Brief —
In the data below, find every line with the string "Kontraste" and pull it out.
[[ Extracted information, beginning ]]
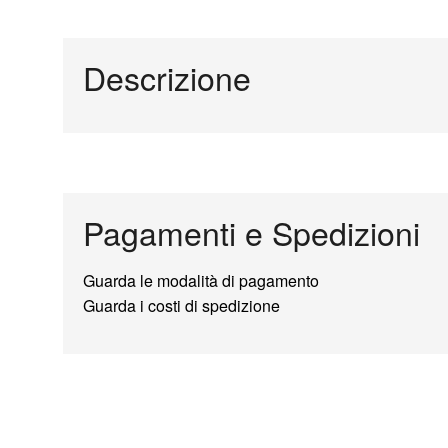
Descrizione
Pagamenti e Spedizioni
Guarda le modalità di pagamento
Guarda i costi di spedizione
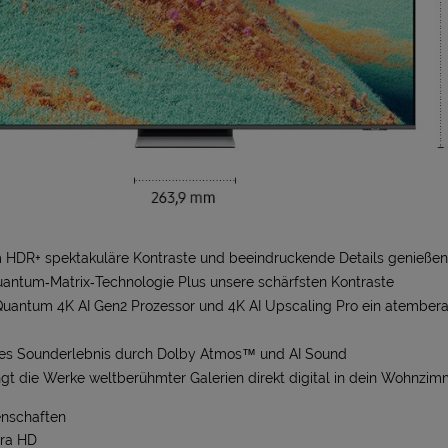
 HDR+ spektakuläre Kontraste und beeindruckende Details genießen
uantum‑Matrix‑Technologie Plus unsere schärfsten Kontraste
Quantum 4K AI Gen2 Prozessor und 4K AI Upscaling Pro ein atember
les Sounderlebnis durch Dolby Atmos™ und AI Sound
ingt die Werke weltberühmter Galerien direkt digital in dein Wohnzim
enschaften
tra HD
[[ Extracted information, end ]]
[[ Extracted information, beginning ]]
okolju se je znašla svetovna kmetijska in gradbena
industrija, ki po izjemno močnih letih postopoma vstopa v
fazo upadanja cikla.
[[ Extracted information, end ]]
Task output —
 HDR+ spektakuläre Kontraste und beeindruckende Details genießen
uantum‑Matrix‑Technologie Plus unsere schärfsten Kontraste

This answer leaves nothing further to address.